Judge scraps 75-year FDA timeline to release Pfizer vaccine safety data, giving agency eight months

The Food and Drug Administration won't have 75 years to release thousands of pages of documents it relied on to license its COVID-19 vaccine. Instead, the federal agency will have just over eight months to do so, per a federal judge's ruling.

The timeline ordered Thursday by U.S. District Judge Mark Pittman radically shortens the timeline under which the FDA has to produce troves of documents. The order stems from a Freedom of Information Act document lawsuit by a coalition of doctors and scientists with the nonprofit Public Health and Medical Professionals for Transparency. The group seeks an estimated 450,000 pages of material about the vaccine-creation process during the COVID-19 pandemic, which came into full force in the United States in March 2020.

Rather than producing 500 pages a month, the FDA's proposed timeline, Pittman ordered the agency to turn over 55,000 a month.

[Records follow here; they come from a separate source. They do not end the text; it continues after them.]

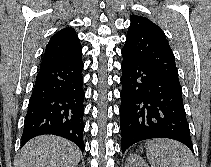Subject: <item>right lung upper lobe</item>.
I'll use <instances>...</instances> for the list:
<instances>
[{"instance_id":"cb5924a9","label":"right lung upper lobe","mask_w":211,"mask_h":167,"mask_svg":"<svg viewBox=\"0 0 211 167\" xmlns=\"http://www.w3.org/2000/svg\"><path fill=\"white\" fill-rule=\"evenodd\" d=\"M81 55L82 46L75 30L72 27L63 28L46 45L40 68L61 64Z\"/></svg>"}]
</instances>
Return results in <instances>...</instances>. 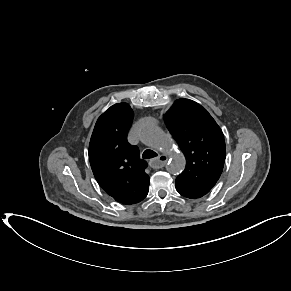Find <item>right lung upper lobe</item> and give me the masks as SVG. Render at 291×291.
<instances>
[{
	"label": "right lung upper lobe",
	"instance_id": "1",
	"mask_svg": "<svg viewBox=\"0 0 291 291\" xmlns=\"http://www.w3.org/2000/svg\"><path fill=\"white\" fill-rule=\"evenodd\" d=\"M133 111L127 103H117L97 120L90 144L89 161L102 189L117 202L134 204L148 194L147 163L137 146L127 141Z\"/></svg>",
	"mask_w": 291,
	"mask_h": 291
}]
</instances>
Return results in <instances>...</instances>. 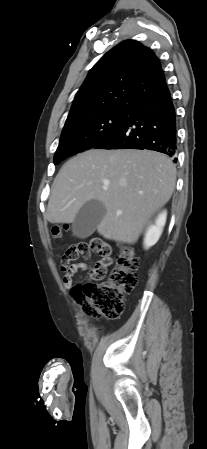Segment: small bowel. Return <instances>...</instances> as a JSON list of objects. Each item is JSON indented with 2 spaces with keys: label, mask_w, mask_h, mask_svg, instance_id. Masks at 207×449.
<instances>
[{
  "label": "small bowel",
  "mask_w": 207,
  "mask_h": 449,
  "mask_svg": "<svg viewBox=\"0 0 207 449\" xmlns=\"http://www.w3.org/2000/svg\"><path fill=\"white\" fill-rule=\"evenodd\" d=\"M86 269L87 264L83 262L62 266V271L64 272L62 279L63 286L69 288L73 284V276L79 271H85Z\"/></svg>",
  "instance_id": "small-bowel-1"
}]
</instances>
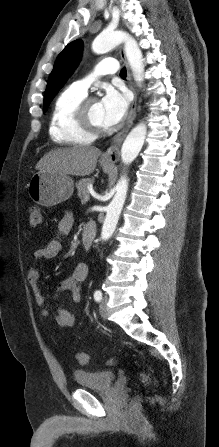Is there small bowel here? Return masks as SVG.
Instances as JSON below:
<instances>
[{
    "instance_id": "c3829d8e",
    "label": "small bowel",
    "mask_w": 219,
    "mask_h": 447,
    "mask_svg": "<svg viewBox=\"0 0 219 447\" xmlns=\"http://www.w3.org/2000/svg\"><path fill=\"white\" fill-rule=\"evenodd\" d=\"M74 217L72 214H65L58 223V231L61 235H67L73 228ZM63 250V244L59 240H51L46 246L35 250L34 258L36 260H48L57 257ZM88 276V266L85 263L76 264L69 275L61 282L60 291L67 292L73 302L81 300L80 284L86 280ZM40 273L38 268L30 269L27 274V283L31 288L34 299L39 306H43L45 298L39 286ZM43 317H49L50 311L43 308L41 311ZM57 325L66 327L75 323V316L67 309L60 308L55 319Z\"/></svg>"
}]
</instances>
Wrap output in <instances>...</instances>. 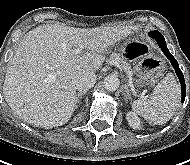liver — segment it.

That means all the Pfizer vaccine data should be public by the end of September rather than the year 2097, the deadline that the FDA wanted.

“Here, the court recognizes the ‘unduly burdensome’ challenges that this [Freedom of Information Act] request may present to the FDA," the court ruling noted. "But, as expressed at the scheduling conference, there may not be a ‘more important issue at the Food and Drug Administration … than the pandemic, the Pfizer vaccine, getting every American vaccinated, [and] making sure that the American public is assured that this was not rush[ed] on behalf of the United States."